We, the DHHS agencies, the State and local health
departments and the Hepatitis C advocacy organizations, must
have funding to do the work we know must be done and that we
are fully prepared to do. Hepatitis C is everyone's disease.
Many of the millions of Americans infected with HCV are average
citizens just like you and me, our family members and friends:
Middle-aged working class men and women who may have had a
blood transfusion due to surgery, injury, or childbirth; young
adults who had transfusions as premature babies; military
veterans of Vietnam, Desert Storm and the young men and women
coming home from Afghanistan and Iraq; hard-working productive
men and women who experimented briefly with drugs in the folly
of their youth and are now paying the price.
Unlike most viral diseases from the common cold to
influenza to AIDS, HCV is a treatable illness. In other words,
unlike many other afflictions, we have the opportunity to
intervene in this crisis with a potential to achieve a viral
cure in approximately half of those treated. We have a rare
opportunity with HCV, and we must not squander it.

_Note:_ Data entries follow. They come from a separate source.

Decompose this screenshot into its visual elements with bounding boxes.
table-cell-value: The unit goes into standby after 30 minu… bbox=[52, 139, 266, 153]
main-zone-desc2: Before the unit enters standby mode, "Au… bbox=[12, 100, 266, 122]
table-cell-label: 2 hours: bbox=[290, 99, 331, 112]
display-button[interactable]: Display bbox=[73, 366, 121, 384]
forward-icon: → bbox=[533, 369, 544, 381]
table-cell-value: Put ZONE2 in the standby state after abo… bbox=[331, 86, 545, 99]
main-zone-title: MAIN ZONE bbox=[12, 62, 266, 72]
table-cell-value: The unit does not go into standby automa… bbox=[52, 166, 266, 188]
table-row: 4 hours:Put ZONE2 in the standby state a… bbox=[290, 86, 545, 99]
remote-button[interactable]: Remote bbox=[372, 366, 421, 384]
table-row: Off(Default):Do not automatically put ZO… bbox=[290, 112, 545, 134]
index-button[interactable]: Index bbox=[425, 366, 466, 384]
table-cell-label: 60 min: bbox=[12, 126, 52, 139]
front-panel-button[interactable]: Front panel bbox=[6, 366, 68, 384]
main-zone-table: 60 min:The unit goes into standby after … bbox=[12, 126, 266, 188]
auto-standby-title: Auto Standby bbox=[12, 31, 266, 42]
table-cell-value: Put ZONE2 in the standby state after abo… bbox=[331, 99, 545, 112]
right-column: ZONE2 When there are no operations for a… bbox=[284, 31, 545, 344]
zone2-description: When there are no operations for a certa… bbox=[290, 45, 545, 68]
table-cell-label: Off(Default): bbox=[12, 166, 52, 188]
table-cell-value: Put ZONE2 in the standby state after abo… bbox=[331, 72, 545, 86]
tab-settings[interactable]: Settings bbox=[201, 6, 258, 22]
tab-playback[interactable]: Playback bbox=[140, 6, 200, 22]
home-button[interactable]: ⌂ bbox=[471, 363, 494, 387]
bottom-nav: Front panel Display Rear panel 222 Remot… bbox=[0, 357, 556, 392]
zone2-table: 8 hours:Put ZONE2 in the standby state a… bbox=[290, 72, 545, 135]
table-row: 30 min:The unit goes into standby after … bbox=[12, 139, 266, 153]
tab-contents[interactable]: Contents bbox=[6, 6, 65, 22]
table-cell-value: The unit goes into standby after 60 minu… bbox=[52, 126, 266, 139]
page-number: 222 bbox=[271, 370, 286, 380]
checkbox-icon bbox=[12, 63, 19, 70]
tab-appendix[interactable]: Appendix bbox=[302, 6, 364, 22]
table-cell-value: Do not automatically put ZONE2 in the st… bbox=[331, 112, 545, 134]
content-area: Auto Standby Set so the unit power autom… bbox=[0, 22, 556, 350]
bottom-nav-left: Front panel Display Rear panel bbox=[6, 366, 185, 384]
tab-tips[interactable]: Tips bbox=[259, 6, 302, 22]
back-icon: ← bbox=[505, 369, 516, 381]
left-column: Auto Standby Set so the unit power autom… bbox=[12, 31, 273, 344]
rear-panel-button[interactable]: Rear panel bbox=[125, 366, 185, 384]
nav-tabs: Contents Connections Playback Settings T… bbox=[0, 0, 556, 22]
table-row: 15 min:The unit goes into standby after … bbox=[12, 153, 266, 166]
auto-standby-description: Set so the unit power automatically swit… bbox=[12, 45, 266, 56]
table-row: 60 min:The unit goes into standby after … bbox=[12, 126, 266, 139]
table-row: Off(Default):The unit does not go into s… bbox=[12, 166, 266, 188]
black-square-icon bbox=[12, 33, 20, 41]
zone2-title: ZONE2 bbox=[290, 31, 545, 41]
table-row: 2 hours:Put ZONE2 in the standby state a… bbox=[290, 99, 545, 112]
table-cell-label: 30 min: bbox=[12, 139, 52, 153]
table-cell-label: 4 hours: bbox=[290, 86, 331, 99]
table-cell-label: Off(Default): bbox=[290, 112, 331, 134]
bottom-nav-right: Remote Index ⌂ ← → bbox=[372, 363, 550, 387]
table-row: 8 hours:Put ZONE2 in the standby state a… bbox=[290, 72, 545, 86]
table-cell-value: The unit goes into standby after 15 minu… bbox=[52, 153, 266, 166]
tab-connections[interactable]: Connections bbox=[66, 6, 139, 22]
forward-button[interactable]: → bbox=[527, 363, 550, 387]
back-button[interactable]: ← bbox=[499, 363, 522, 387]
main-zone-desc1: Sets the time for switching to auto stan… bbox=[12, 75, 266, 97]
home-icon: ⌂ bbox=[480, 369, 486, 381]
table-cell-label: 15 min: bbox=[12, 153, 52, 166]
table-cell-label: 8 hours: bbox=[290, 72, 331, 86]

I am one of the many faces of hepatitis C and I stand
before you today as one of the lucky ones. Not only am I a
treatment veteran but I am also a successful responder to
treatment for this insidious disease. Unlike so many
unsuspecting people infected with hepatitis C, I was fortunate
enough to get tested, and unlike many people currently
struggling with hepatitis C, I had adequate insurance coverage
and was thus able to afford treatment. Above all, I was
fortunate to have successfully cleared the virus and remain
virus-free 6 years later.
In gratitude for my good fortune, the misfortune of the
millions of others infected with hepatitis C, not to mention
the more than 2 million Americans who are not aware they are
infected, that misfortune is never far from my mind. I cannot
forget about them and neither should you. Just as I pled for
attention before this same congressional committee in March
1998, I repeat my plea with even greater passion today. We have
a moral, professional, and fiscal responsibility to the
American people to act now to implement a fed-
erally funded comprehensive hepatitis C prevention and control
program. It is not only our responsibility, it is the only
humane option possible.
Thank you for your time and attention.
[The prepared statement of Ms. Jesse follows:]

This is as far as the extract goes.